**Exercise instructions**
Only what runs from the line with "octobre 2023" to the final line of the records below should be given again, word for word.

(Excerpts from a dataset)
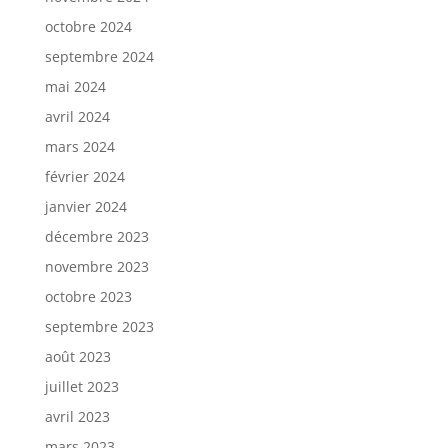
octobre 2024
septembre 2024
mai 2024
avril 2024
mars 2024
février 2024
janvier 2024
décembre 2023
novembre 2023
octobre 2023
septembre 2023
août 2023
juillet 2023
avril 2023
mars 2023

**Expected output**
octobre 2023
septembre 2023
août 2023
juillet 2023
avril 2023
mars 2023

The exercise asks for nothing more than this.